Lionel Abel

Playwright

  • Born: November 28, 1910
  • Birthplace: Brooklyn, New York
  • Died: April 19, 2001
  • Place of death: New York, New York

Biography

Lionel Abelson was born in Brooklyn, New York, on November 28, 1910. He was one of four children born to Alter Abelson, a rabbi and poet, and Anna Schwartz Abelson, a writer of short fiction. He grew up in Niagara Falls, New York, finishing high school before his fourteenth birthday. However, friction with his father resulted in Lionel’s leaving home at fifteen. At that time he also shortened his name. Abel attended St. John’s University in New York from 1926 to 1928, and then transferred to the University of North Carolina. However, he was expelled for publishing a magazine the administration found unacceptable.

In 1929, Abel arrived in Greenwich Village, New York, where he joined a circle of brilliant but impoverished left-wing intellectuals. During the Depression, Abel lived meagerly on what he was paid for his reviews and French translations, supplemented by a government stipend.
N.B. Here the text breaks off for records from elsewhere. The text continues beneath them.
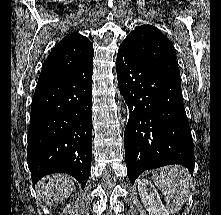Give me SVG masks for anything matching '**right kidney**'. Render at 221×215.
Returning a JSON list of instances; mask_svg holds the SVG:
<instances>
[{"label":"right kidney","mask_w":221,"mask_h":215,"mask_svg":"<svg viewBox=\"0 0 221 215\" xmlns=\"http://www.w3.org/2000/svg\"><path fill=\"white\" fill-rule=\"evenodd\" d=\"M70 207H71L70 204H68L67 207L63 210V212L65 213L67 209H69Z\"/></svg>","instance_id":"right-kidney-1"}]
</instances>
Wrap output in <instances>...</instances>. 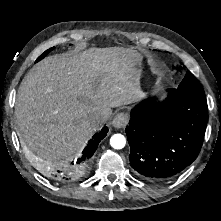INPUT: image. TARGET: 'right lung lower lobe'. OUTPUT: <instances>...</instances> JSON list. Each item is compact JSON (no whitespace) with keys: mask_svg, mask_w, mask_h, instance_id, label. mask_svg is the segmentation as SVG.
Returning a JSON list of instances; mask_svg holds the SVG:
<instances>
[{"mask_svg":"<svg viewBox=\"0 0 221 221\" xmlns=\"http://www.w3.org/2000/svg\"><path fill=\"white\" fill-rule=\"evenodd\" d=\"M108 128L104 126L101 131L96 133L88 141V145L82 152V155L64 165H41V172L47 177L58 182H71L81 178L87 171L90 159L96 151L99 142L107 135Z\"/></svg>","mask_w":221,"mask_h":221,"instance_id":"right-lung-lower-lobe-1","label":"right lung lower lobe"}]
</instances>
However, in the bars and cafés of Greenwich Village, Abel spent his days and nights in conversations with the artists, writers, critics, and editors who were making New York one of the great cultural and intellectual centers of the world. In 1939, Abel married Sherry Goldman; they were later divorced. Their only child, a daughter, died in 1964. In 1970, Abel married Gloria Becker.

After the Second World War, Abel went to live in Paris. There he became a member of the circle that included the existentialist philosopher Jean-Paul Sartre, who designated Abel his authorized translator, and the writers Albert Camus and Simone de Beauvoir. Back in New York City, Abel participated in the tempestuous intellectual life of the 1950’s. During the 1950’s and the 1960’s, he saw four of his plays produced Off- Broadway. The most successful of them was Absalom, an existentialist drama, first staged at the Artist’s Theatre in 1956. Abel’s most important critical work appeared in 1963. Metatheatre: A New View of Dramatic Form was a collection of essays that had previously appeared in magazines. In them, Abel presented his theory of drama, which was based on the existential idea that both onstage and off, individuals must invent themselves and impose their own order.

During the 1970’s, Abel was a professor of English at the State University of New York at Buffalo. After leaving in the early 1980’s, he published his autobiography, The Intellectual Follies, and a book-length collection of essays about various writers entitled Important Nonsense. Abel died in New York City on April 19, 2001.

Abel was the recipient of a Guggenheim fellowship in 1958, a Longview award in 1960, an award from the National Insitute of Arts and Letters in 1964, and a Rockefeller Foundation grant in 1966. His play Absalom won an Obie as the best play of the 1956 Off-Broadway season. Abel’s major achievements include his plays, his translations, and his essays on literature, drama, and art. However, his most important contribution to his era may well be the ideas he expressed in those conversations in the cafés and bars of Greenwich Village and Paris during an era when cultural history was being made.